What is needed: Report each line of the entries that includes "мирных" by copying it.

Dataset excerpts:
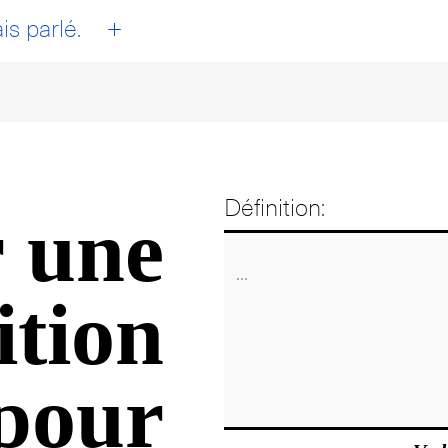
+
is parlé.
Définition:
 une
ition
pour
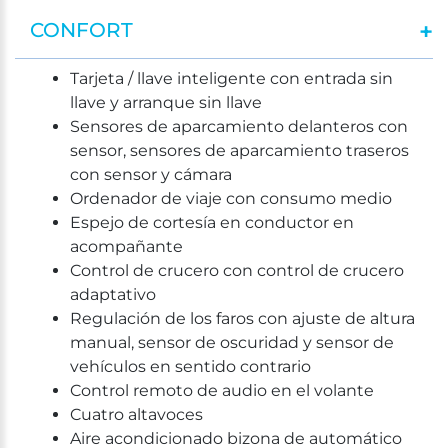
CONFORT
Tarjeta / llave inteligente con entrada sin
llave y arranque sin llave
Sensores de aparcamiento delanteros con
sensor, sensores de aparcamiento traseros
con sensor y cámara
Ordenador de viaje con consumo medio
Espejo de cortesía en conductor en
acompañante
Control de crucero con control de crucero
adaptativo
Regulación de los faros con ajuste de altura
manual, sensor de oscuridad y sensor de
vehículos en sentido contrario
Control remoto de audio en el volante
Cuatro altavoces
Aire acondicionado bizona de automático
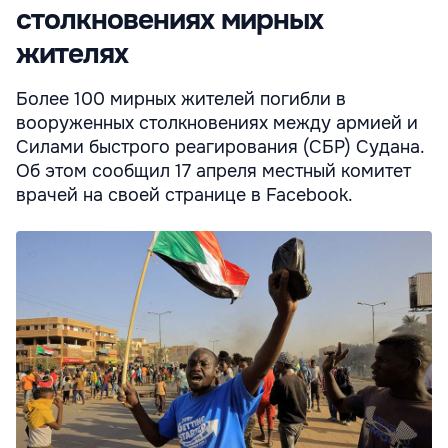
столкновениях мирных
жителях
Более 100 мирных жителей погибли в
вооруженных столкновениях между армией и
Силами быстрого реагирования (СБР) Судана.
Об этом сообщил 17 апреля местный комитет
врачей на своей странице в Facebook.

Solution:
столкновениях мирных
Более 100 мирных жителей погибли в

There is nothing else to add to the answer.